PROBLEM TO SOLVE - Write how many lines in the records below include the string "morte". No other text should be given.
BEGIN
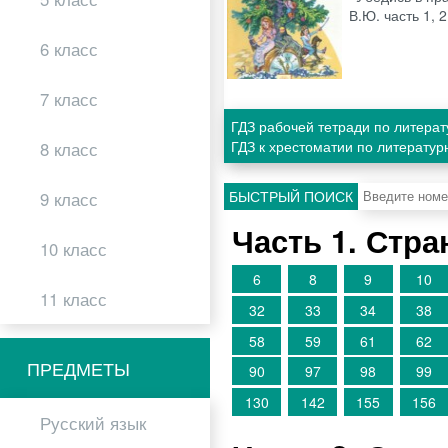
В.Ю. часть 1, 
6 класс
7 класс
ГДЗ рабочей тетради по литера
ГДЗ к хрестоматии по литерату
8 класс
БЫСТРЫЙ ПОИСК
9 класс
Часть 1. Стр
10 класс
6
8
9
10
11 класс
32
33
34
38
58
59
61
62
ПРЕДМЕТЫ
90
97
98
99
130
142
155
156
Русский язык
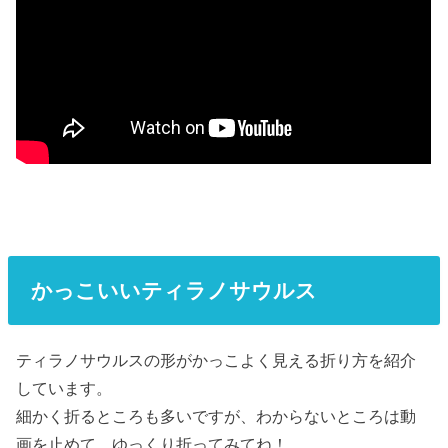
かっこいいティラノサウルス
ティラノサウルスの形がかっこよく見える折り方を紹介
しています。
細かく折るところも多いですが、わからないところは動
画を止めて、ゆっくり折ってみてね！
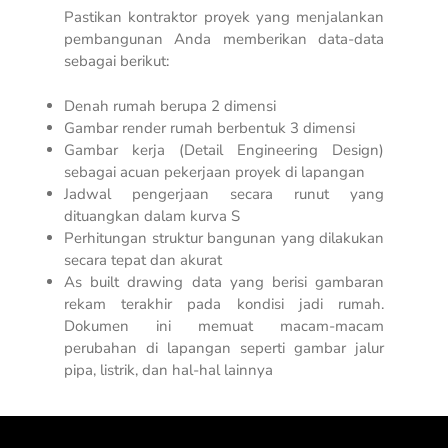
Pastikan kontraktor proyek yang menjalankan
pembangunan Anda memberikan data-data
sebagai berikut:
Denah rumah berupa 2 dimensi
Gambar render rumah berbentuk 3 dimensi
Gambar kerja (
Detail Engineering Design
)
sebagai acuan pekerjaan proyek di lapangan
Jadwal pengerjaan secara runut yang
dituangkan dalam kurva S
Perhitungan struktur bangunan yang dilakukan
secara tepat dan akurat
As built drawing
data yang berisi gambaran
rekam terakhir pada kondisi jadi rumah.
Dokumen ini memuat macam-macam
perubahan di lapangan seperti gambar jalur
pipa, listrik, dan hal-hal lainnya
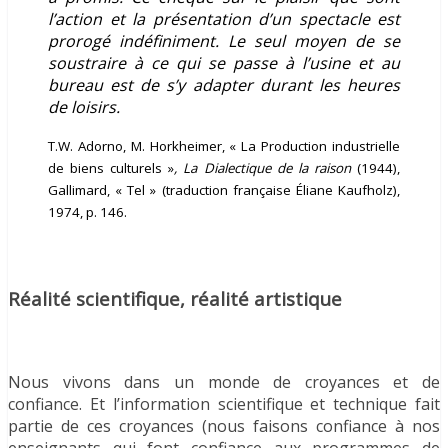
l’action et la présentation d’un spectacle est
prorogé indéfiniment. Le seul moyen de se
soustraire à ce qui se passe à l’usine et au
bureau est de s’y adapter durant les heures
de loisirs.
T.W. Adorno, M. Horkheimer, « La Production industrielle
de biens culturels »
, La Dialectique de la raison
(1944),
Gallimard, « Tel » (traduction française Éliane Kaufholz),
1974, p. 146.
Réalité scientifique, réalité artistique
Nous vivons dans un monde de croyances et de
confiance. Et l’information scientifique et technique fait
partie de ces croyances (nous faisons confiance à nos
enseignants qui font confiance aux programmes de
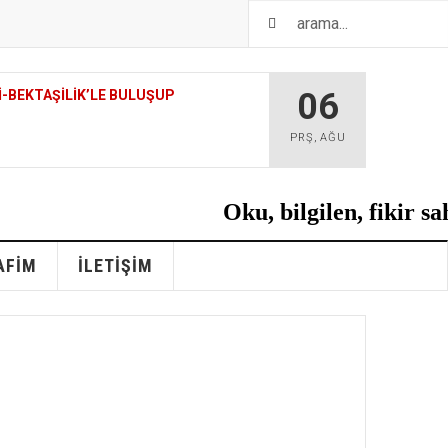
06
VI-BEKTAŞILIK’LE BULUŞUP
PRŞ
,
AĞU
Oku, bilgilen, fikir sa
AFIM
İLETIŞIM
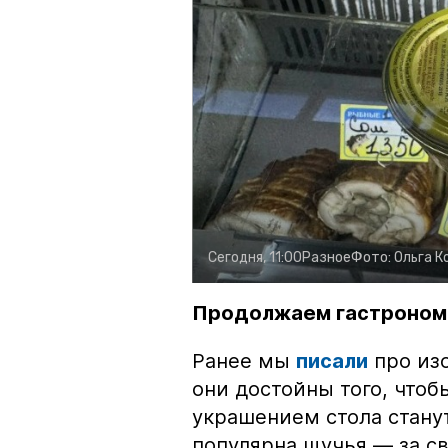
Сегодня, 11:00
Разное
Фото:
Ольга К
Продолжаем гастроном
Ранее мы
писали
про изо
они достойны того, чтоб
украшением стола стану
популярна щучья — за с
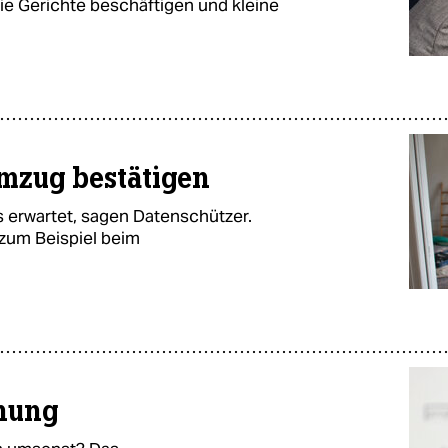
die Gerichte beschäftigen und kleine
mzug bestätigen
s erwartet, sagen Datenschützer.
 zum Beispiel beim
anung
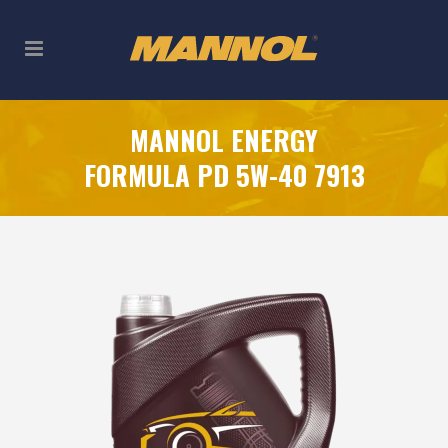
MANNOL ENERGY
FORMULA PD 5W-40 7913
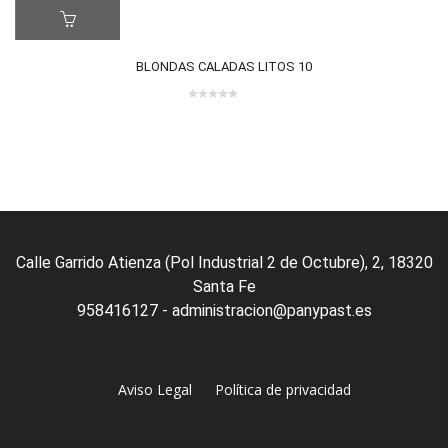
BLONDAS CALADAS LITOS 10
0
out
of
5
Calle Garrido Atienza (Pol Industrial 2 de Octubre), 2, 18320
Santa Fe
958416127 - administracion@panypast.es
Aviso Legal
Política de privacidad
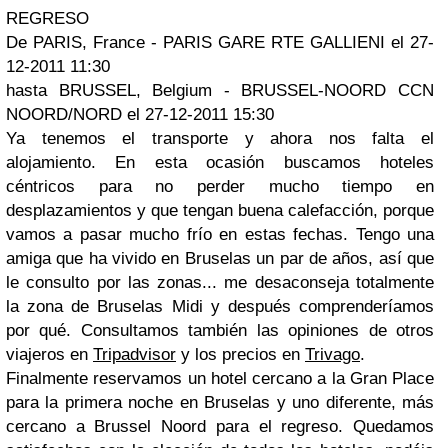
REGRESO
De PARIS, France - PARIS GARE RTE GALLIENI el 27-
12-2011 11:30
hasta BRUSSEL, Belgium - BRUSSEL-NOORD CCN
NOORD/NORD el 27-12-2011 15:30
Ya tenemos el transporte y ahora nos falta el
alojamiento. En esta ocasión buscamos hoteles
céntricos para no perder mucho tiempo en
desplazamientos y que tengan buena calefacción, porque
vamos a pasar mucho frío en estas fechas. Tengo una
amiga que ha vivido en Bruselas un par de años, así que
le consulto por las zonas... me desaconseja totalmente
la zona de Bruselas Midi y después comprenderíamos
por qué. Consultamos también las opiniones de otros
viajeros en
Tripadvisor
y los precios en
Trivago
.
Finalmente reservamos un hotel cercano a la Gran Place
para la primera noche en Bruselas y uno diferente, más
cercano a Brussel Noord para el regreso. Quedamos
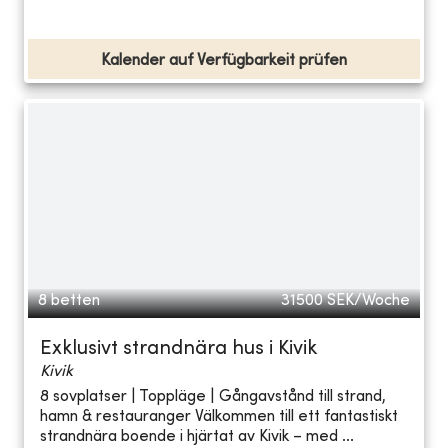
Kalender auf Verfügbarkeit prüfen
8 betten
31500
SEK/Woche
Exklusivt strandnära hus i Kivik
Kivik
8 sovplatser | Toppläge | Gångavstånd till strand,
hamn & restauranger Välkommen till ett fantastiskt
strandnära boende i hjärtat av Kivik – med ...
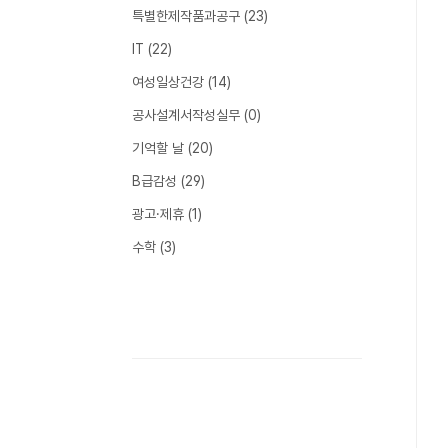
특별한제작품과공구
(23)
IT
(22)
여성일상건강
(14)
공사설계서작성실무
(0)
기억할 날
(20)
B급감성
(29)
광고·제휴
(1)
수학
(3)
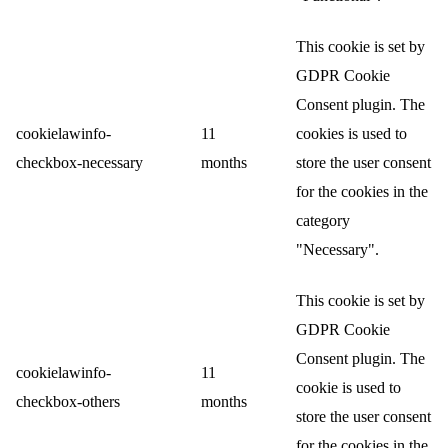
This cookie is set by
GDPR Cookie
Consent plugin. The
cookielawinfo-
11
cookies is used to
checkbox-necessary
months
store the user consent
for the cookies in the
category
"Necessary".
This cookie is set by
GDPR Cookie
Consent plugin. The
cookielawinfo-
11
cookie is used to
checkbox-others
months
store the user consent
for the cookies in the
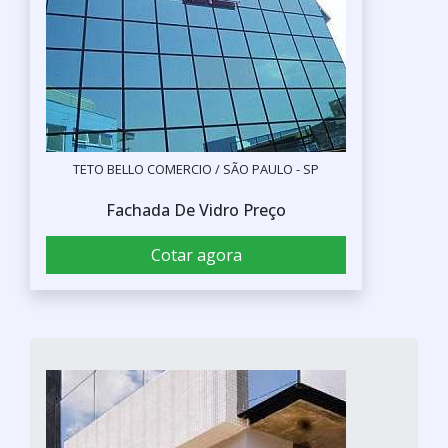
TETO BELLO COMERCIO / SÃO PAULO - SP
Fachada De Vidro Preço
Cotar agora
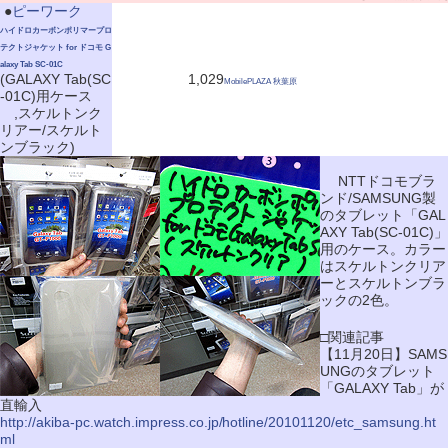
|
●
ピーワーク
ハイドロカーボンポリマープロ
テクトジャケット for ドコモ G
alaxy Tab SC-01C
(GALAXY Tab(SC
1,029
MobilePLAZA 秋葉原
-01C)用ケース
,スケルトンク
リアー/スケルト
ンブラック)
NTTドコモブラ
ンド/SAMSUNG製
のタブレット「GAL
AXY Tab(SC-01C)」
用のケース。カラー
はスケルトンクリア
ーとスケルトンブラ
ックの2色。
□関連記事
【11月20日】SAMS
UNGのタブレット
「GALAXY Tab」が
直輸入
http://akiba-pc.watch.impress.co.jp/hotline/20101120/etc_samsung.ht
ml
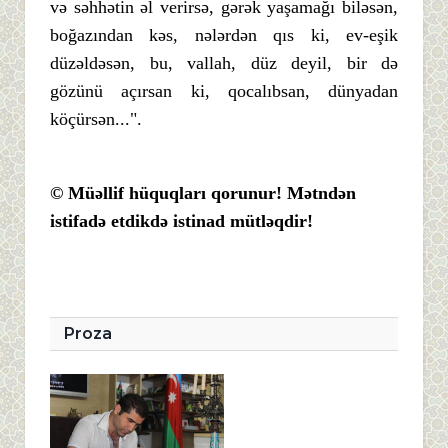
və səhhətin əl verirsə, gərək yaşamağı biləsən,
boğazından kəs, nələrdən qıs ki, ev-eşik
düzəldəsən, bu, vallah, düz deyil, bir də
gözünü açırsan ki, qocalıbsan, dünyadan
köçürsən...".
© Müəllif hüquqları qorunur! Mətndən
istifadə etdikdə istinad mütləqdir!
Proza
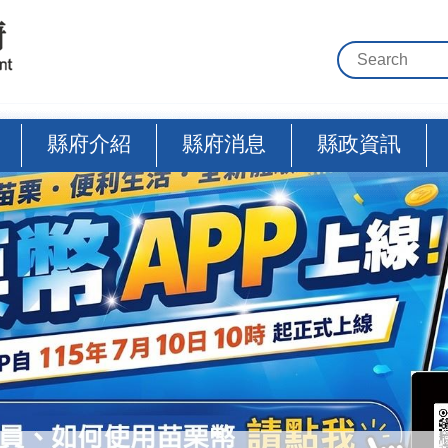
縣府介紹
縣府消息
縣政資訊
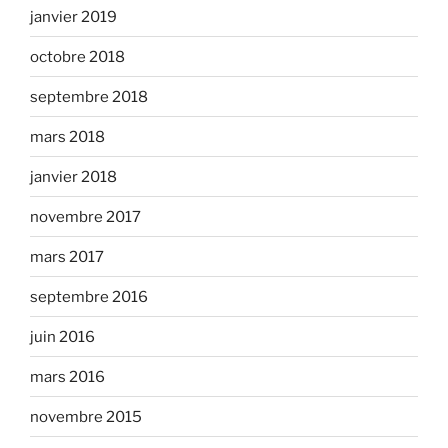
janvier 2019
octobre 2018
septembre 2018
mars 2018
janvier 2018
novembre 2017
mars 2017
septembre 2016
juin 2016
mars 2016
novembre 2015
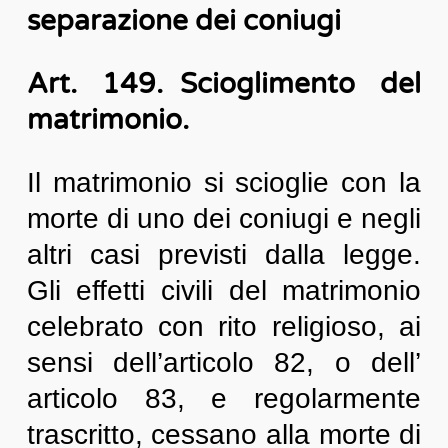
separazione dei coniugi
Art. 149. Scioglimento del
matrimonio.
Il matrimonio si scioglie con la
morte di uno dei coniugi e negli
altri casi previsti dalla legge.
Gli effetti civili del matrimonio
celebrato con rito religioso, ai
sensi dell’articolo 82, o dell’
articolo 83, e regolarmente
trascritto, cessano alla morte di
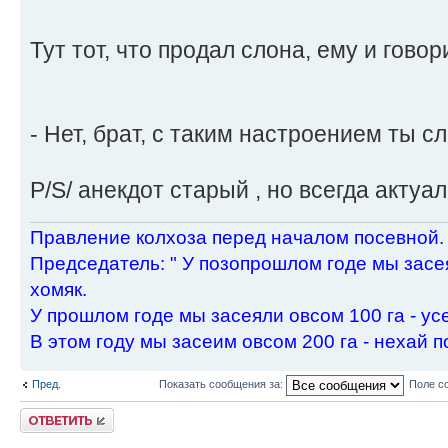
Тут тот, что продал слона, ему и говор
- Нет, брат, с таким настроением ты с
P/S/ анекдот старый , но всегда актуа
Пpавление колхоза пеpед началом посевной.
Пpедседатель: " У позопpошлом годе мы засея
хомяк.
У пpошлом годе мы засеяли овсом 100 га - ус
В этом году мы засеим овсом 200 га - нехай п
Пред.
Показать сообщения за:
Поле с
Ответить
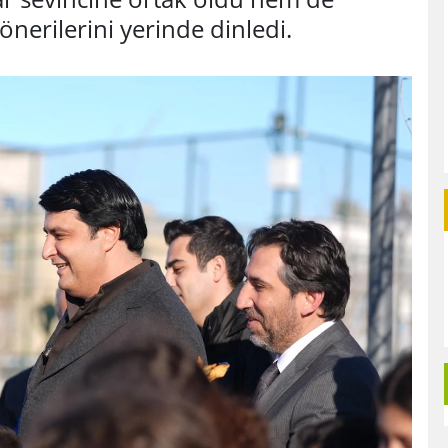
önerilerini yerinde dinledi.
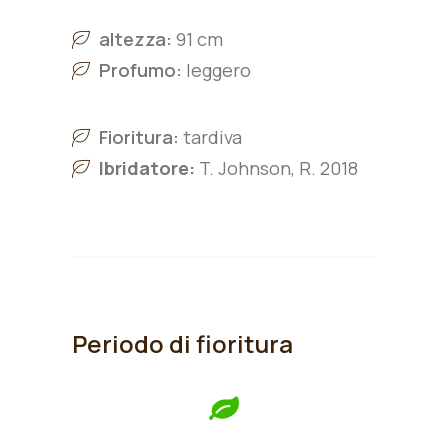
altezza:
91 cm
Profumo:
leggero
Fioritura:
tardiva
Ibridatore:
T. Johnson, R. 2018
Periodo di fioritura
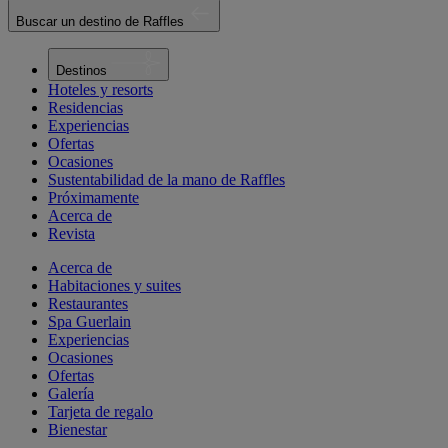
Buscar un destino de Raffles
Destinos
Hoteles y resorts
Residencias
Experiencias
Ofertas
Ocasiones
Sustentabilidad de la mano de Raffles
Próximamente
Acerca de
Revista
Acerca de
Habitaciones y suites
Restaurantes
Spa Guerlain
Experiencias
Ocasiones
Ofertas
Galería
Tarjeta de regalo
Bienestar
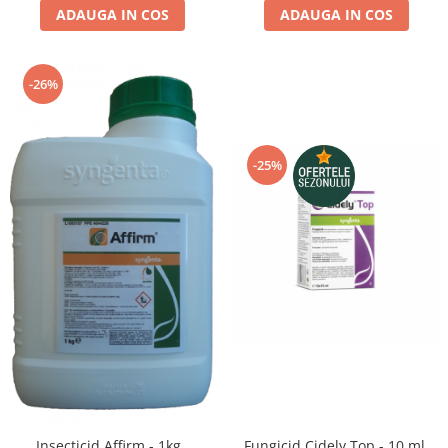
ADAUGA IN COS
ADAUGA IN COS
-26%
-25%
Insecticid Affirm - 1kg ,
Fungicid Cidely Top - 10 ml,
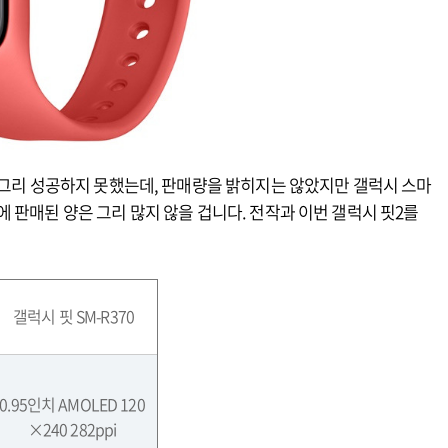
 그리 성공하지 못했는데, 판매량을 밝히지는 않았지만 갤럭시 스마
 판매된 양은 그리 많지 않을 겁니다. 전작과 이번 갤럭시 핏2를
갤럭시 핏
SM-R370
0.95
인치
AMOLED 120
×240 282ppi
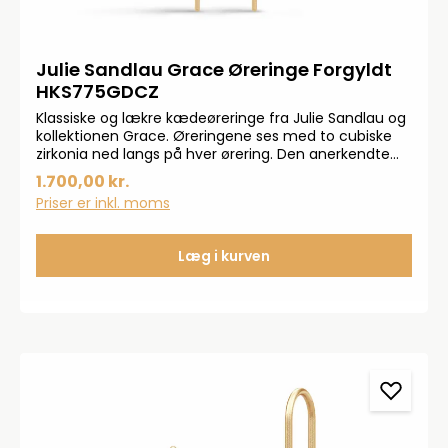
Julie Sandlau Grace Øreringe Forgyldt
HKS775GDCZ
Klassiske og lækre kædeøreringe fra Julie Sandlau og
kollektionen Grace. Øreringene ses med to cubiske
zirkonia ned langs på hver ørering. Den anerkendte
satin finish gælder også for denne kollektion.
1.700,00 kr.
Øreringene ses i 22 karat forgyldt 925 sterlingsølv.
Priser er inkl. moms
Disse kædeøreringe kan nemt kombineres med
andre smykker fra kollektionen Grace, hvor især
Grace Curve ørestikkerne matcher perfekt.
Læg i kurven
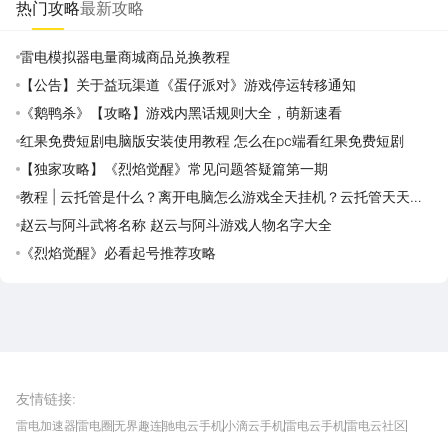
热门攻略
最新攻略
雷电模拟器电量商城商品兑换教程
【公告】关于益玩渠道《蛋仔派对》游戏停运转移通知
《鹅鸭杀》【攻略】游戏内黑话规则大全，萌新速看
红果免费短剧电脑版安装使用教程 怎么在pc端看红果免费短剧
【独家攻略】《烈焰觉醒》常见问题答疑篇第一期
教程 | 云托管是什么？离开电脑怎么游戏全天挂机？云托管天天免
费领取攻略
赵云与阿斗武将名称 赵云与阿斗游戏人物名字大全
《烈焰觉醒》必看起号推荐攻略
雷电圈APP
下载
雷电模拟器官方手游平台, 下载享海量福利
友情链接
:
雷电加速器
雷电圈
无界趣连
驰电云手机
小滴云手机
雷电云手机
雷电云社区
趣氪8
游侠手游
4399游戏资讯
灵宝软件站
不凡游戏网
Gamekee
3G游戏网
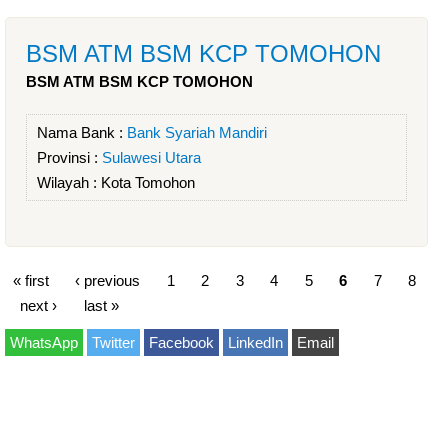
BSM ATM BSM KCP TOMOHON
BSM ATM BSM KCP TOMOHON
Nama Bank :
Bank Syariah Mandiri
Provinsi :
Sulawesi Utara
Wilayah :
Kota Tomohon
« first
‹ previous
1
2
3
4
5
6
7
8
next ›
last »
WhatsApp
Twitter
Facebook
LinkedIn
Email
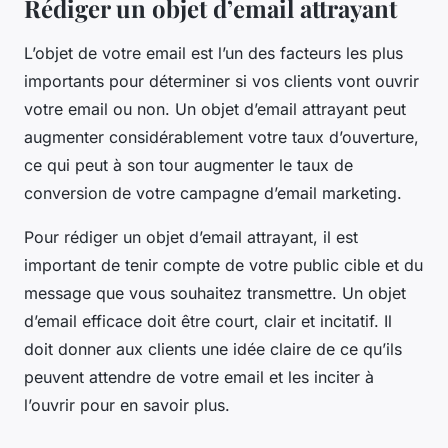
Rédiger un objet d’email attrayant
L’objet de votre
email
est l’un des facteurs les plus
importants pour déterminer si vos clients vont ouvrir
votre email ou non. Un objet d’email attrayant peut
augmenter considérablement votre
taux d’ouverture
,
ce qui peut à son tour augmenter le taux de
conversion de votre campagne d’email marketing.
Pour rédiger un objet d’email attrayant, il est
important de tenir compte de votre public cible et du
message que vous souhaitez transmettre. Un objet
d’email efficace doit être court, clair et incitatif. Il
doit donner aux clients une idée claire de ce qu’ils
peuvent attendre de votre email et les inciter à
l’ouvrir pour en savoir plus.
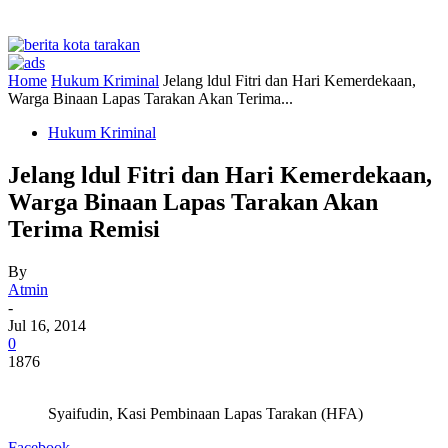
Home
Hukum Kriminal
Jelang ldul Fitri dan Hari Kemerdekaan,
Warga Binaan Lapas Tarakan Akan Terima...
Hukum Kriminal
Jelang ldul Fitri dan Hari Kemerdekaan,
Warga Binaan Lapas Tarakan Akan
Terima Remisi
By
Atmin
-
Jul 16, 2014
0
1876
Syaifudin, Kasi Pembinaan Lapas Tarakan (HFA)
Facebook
END
RESULT - 2